The G protein-coupled inwardly-rectifying potassium channels (GIRKs) are a family of lipid-gated inward-rectifier potassium ion channels which are activated (opened) by the signaling lipid PIP2 and a signal transduction cascade starting with ligand-stimulated G protein-coupled receptors (GPCRs).  GPCRs in turn release activated G-protein βγ- subunits (Gβγ) from inactive heterotrimeric G protein complexes (Gαβγ).  Finally, the Gβγ dimeric protein interacts with GIRK channels to open them so that they become permeable to potassium ions, resulting in hyperpolarization of the cell membrane. G protein-coupled inwardly-rectifying potassium channels are a type of G protein-gated ion channels because of this direct interaction of G protein subunits with GIRK channels. The activation likely works by increasing the affinity of the channel for PIP2. In high concentration PIP2 activates the channel absent G-protein, but G-protein does not activate the channel absent PIP2.

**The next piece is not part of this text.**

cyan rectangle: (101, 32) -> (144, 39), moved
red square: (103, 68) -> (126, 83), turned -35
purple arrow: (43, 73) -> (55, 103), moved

GIRK1 to GIRK3 are distributed broadly in the central nervous system, where their distributions overlap. GIRK4, instead, is found primarily in the heart.

Subtypes

Examples
A wide variety of G protein-coupled receptors activate GIRKs, including the M2-muscarinic, A1-adenosine, α2-adrenergic, D2-dopamine, μ- δ-, and κ-opioid, 5-HT1A serotonin, somatostatin, galanin, m-Glu, GABAB, TAAR1, CB1 and CB2, and sphingosine-1-phosphate receptors.

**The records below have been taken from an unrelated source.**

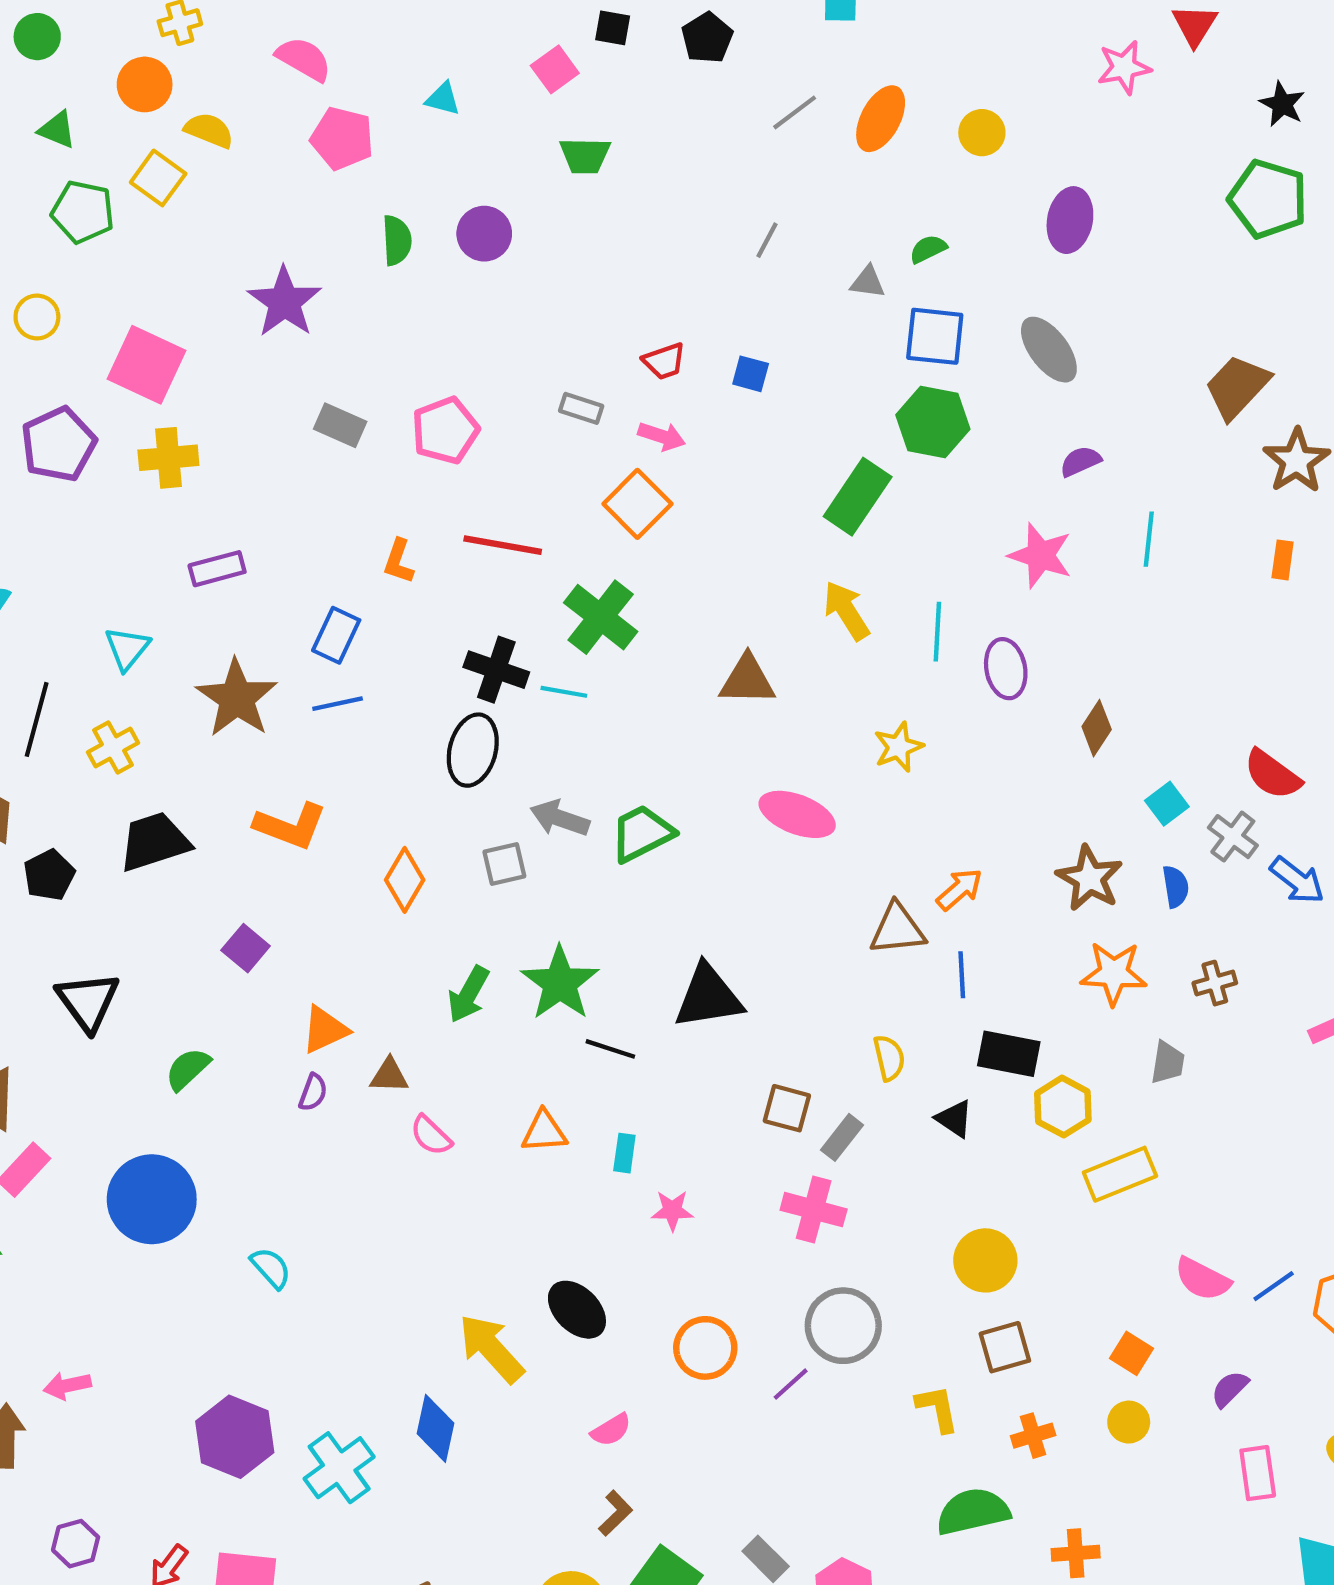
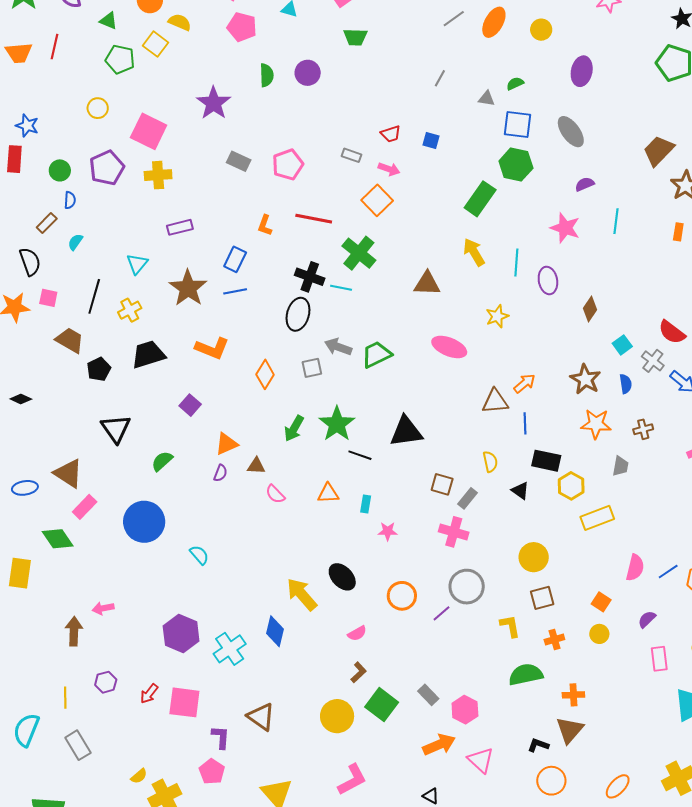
pink semicircle: (1203, 1279) -> (635, 568), turned -104

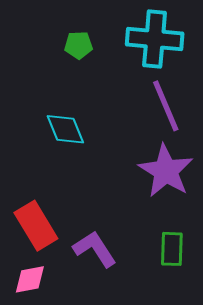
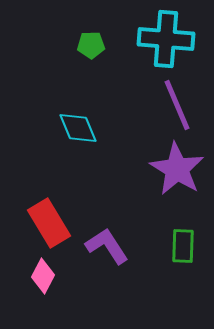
pink diamond: (30, 279) -> (43, 276), turned -52

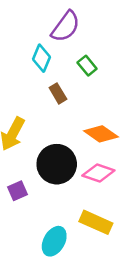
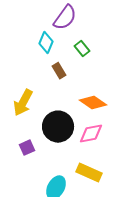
pink diamond: (98, 173) -> (91, 134), turned -30

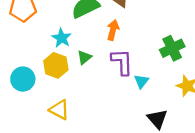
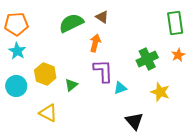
cyan star: (62, 38) -> (17, 51), moved
green triangle: (84, 57) -> (71, 85), moved
cyan triangle: (141, 81) -> (120, 88), turned 32

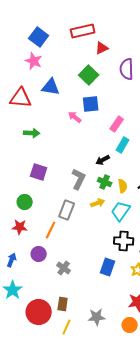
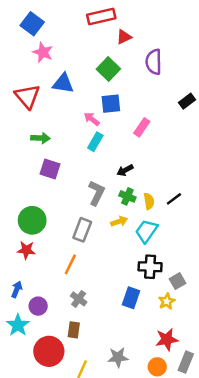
blue square: (39, 37) -> (32, 24), moved
red triangle: (21, 98) -> (27, 96), turned 45
cyan rectangle: (123, 145) -> (95, 142), moved
purple square: (39, 172) -> (50, 169), moved
green circle: (25, 202) -> (32, 220), size x1.5
orange line: (51, 230) -> (70, 264), moved
purple circle: (39, 254) -> (38, 306), moved
brown rectangle: (63, 304) -> (74, 330), moved

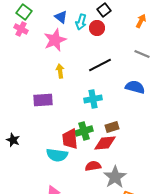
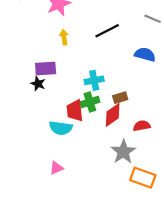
cyan cross: (93, 99) -> (94, 80), moved
black star: (13, 140) -> (38, 84), moved
red diamond: (105, 143) -> (113, 115), turned -30
red semicircle: (93, 166) -> (142, 126), moved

Examples of GIRKs include a subset of potassium channels in the heart, which, when activated by parasympathetic signals such as acetylcholine through M2 muscarinic receptors, causes an outward current of potassium, which slows down the heart rate.  These are called muscarinic potassium channels (IKACh) and are heterotetramers composed of two GIRK1 and two GIRK4 subunits.